↓↓↓

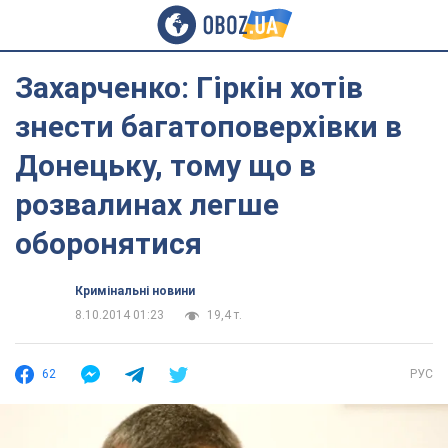
Захарченко: Гіркін хотів
знести багатоповерхівки в
Донецьку, тому що в
розвалинах легше
оборонятися
Кримінальні новини
8.10.2014 01:23
19,4 т.
62
РУС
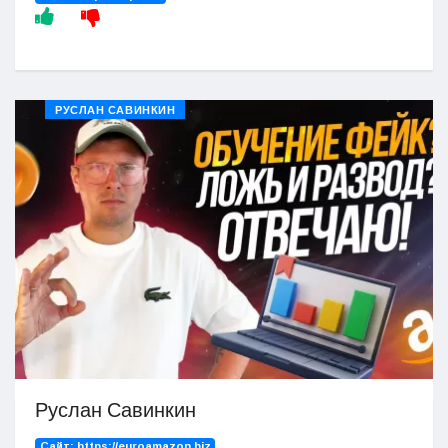
РУСЛАН САВИНКИН
Руслан Савинкин
Сайт:
https://euroamazon.biz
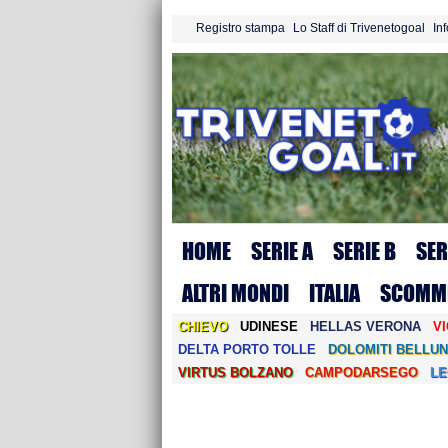
Registro stampa
Lo Staff di Trivenetogoal
In
HOME
SERIE A
SERIE B
SER
ALTRI MONDI
ITALIA
SCOMM
CHIEVO
UDINESE
HELLAS VERONA
V
DELTA PORTO TOLLE
DOLOMITI BELLUN
VIRTUS BOLZANO
CAMPODARSEGO
L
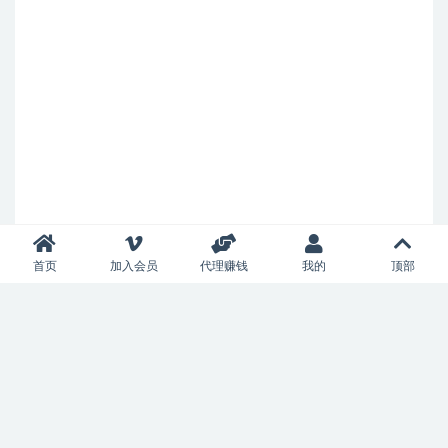
首页
加入会员
代理赚钱
我的
顶部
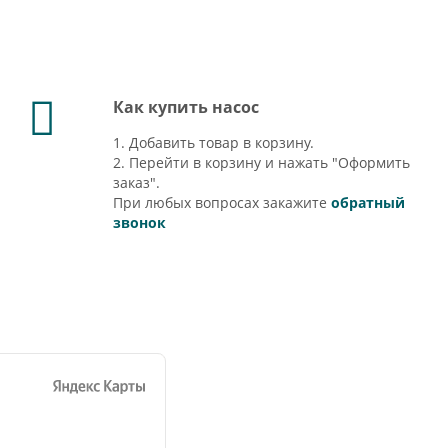
Как купить насос
1. Добавить товар в корзину.
2. Перейти в корзину и нажать "Оформить
заказ".
При любых вопросах закажите
обратный
звонок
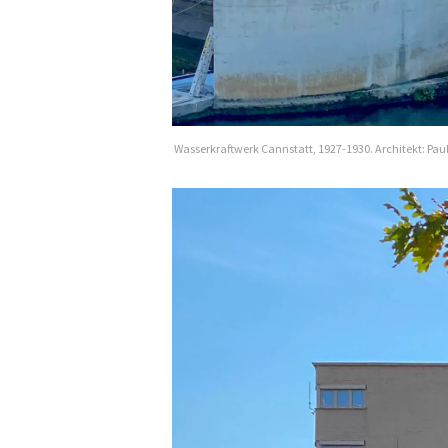
Wasserkraftwerk Cannstatt, 1927-1930. Architekt: Pau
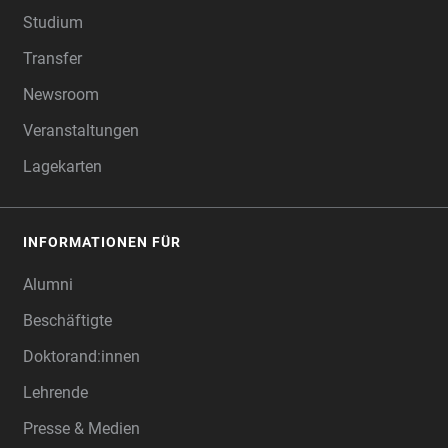
Studium
Transfer
Newsroom
Veranstaltungen
Lagekarten
INFORMATIONEN FÜR
Alumni
Beschäftigte
Doktorand:innen
Lehrende
Presse & Medien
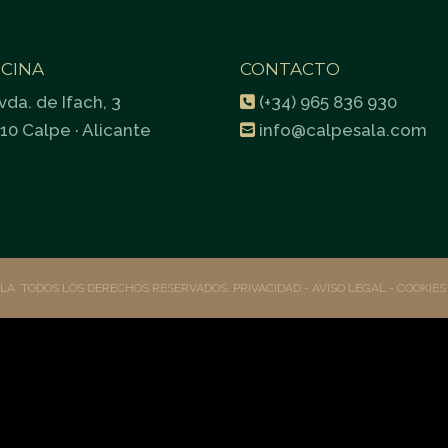
ICINA
CONTACTO
vda. de Ifach, 3
(+34) 965 836 930
10 Calpe · Alicante
info@calpesala.com
ALA. TODOS LOS DERECHOS RESERVADOS.
PRIVACIDAD
- AVISO LEGAL -
COOKIE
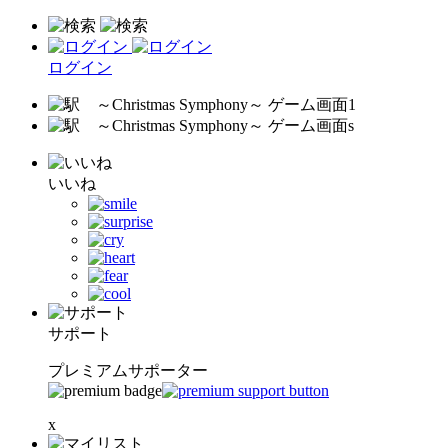
ログイン
いいね
サポート
プレミアムサポーター
x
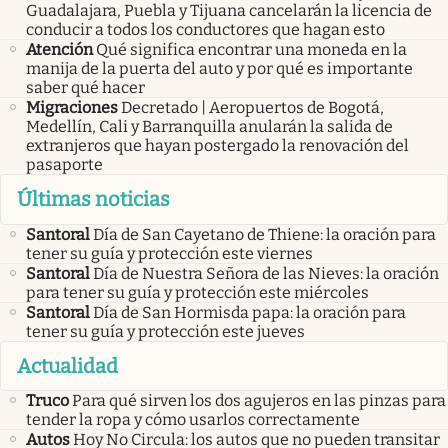
Guadalajara, Puebla y Tijuana cancelarán la licencia de
conducir a todos los conductores que hagan esto
Atención
Qué significa encontrar una moneda en la
manija de la puerta del auto y por qué es importante
saber qué hacer
Migraciones
Decretado | Aeropuertos de Bogotá,
Medellín, Cali y Barranquilla anularán la salida de
extranjeros que hayan postergado la renovación del
pasaporte
Últimas noticias
Santoral
Día de San Cayetano de Thiene: la oración para
tener su guía y protección este viernes
Santoral
Día de Nuestra Señora de las Nieves: la oración
para tener su guía y protección este miércoles
Santoral
Día de San Hormisda papa: la oración para
tener su guía y protección este jueves
Actualidad
Truco
Para qué sirven los dos agujeros en las pinzas para
tender la ropa y cómo usarlos correctamente
Autos
Hoy No Circula: los autos que no pueden transitar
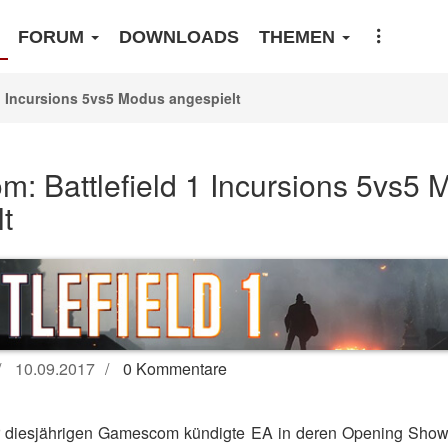
FORUM
DOWNLOADS
THEMEN
1 Incursions 5vs5 Modus angespielt
: Battlefield 1 Incursions 5vs5 
t
10.09.2017
0 Kommentare
 diesjährigen Gamescom kündigte EA in deren Opening Sh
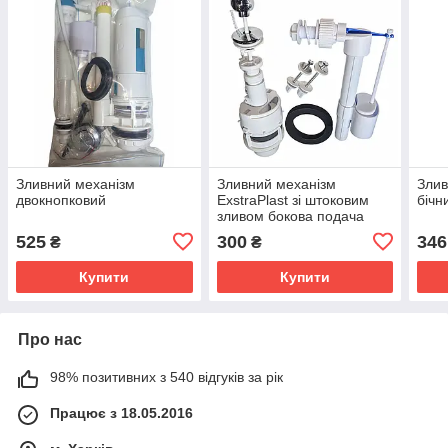
Зливний механізм
Зливний механізм
Злив
двокнопковий
ExstraPlast зі штоковим
бічн
зливом бокова подача
води
525
300
346
₴
₴
Купити
Купити
Про нас
98% позитивних з 540 відгуків за рік
Працює з 18.05.2016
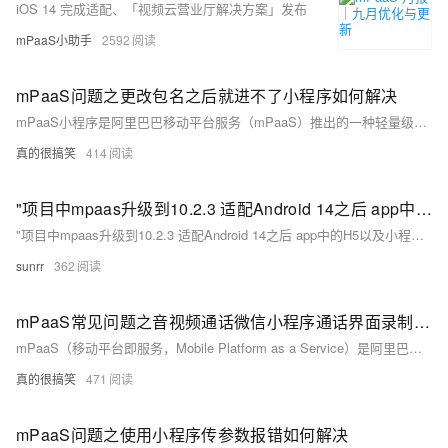
iOS 14 完成适配、「视频云营业厅解决方案」发布
mPaaS小助手
2592
mPaaS问题之更改包名之后就进不了小程序如何解决
mPaaS小程序是阿里巴巴移动平台服务（mPaaS）推出的一种轻量级应用解决方案，旨在帮助开发者快速构建跨平台的小程序应用；本合集将聚焦mPaaS小程序的开发流程、技术架构和最佳实践，以及如何解决开发中遇到的问题，从而助力开发者高效打造和维护小程序应用。
真的很搞笑
414
"项目中mpaas升级到10.2.3 适配Android 14之后 app中的H5以及小程序都访问不了，
"项目中mpaas升级到10.2.3 适配Android 14之后 app中的H5以及小程序都访问不了，显示“网络不给力，请稍后再试”，预发内网版本不能使用，线上版本可以正常使用，这个是什么原因啊，是某些参数没有配置吗，还是说是一些参数改错了？
sunrr
362
mPaaS常见问题之音视频通话微信小程序通话界面录制为画中画模式如何解决
mPaaS（移动平台即服务，Mobile Platform as a Service）是阿里巴巴集团提供的一套移动开发解决方案，它包含了一系列移动开发、测试、监控和运营的工具和服务。以下是mPaaS常见问题的汇总，旨在帮助开发者和企业用户解决在使用mPaaS产品过程中遇到的各种挑战
真的很搞笑
471
mPaaS问题之使用小程序传参数报错如何解决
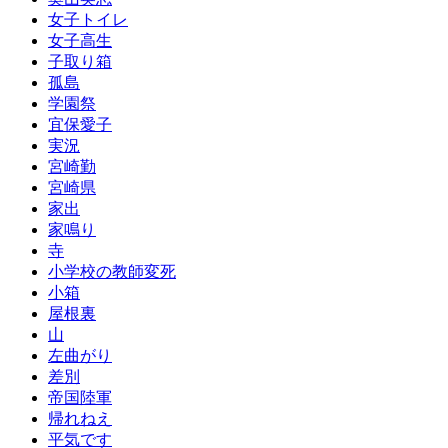
女子トイレ
女子高生
子取り箱
孤島
学園祭
宜保愛子
実況
宮崎勤
宮崎県
家出
家鳴り
寺
小学校の教師変死
小箱
屋根裏
山
左曲がり
差別
帝国陸軍
帰れねえ
平気です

↑↑↑

From the first line of the entries above down to the line holding "Decretado | Aeropuertos", quote each line exactly and nothing else, skipping pictures.

*REPLY TO THE EXERCISE:*
Захарченко: Гіркін хотів
знести багатоповерхівки в
Донецьку, тому що в
розвалинах легше
оборонятися
Кримінальні новини
8.10.2014 01:23
19,4 т.
62
РУС
РУСЛАН САВИНКИН
Руслан Савинкин
Сайт:
https://euroamazon.biz
Registro stampa
Lo Staff di Trivenetogoal
In
HOME
SERIE A
SERIE B
SER
ALTRI MONDI
ITALIA
SCOMM
CHIEVO
UDINESE
HELLAS VERONA
V
DELTA PORTO TOLLE
DOLOMITI BELLUN
VIRTUS BOLZANO
CAMPODARSEGO
L
首页
加入会员
代理赚钱
我的
顶部
Как купить насос
1. Добавить товар в корзину.
2. Перейти в корзину и нажать "Оформить
заказ".
При любых вопросах закажите
обратный
звонок
Wasserkraftwerk Cannstatt, 1927-1930. Architekt: Pau
Studium
Transfer
Newsroom
Veranstaltungen
Lagekarten
INFORMATIONEN FÜR
Alumni
Beschäftigte
Doktorand:innen
Lehrende
Presse & Medien
ICINA
CONTACTO
vda. de Ifach, 3
(+34) 965 836 930
10 Calpe · Alicante
info@calpesala.com
ALA. TODOS LOS DERECHOS RESERVADOS.
PRIVACIDAD
- AVISO LEGAL -
COOKIE
ログイン
いいね
サポート
プレミアムサポーター
x
Guadalajara, Puebla y Tijuana cancelarán la licencia de
conducir a todos los conductores que hagan esto
Atención
Qué significa encontrar una moneda en la
manija de la puerta del auto y por qué es importante
saber qué hacer
Migraciones
Decretado | Aeropuertos de Bogotá,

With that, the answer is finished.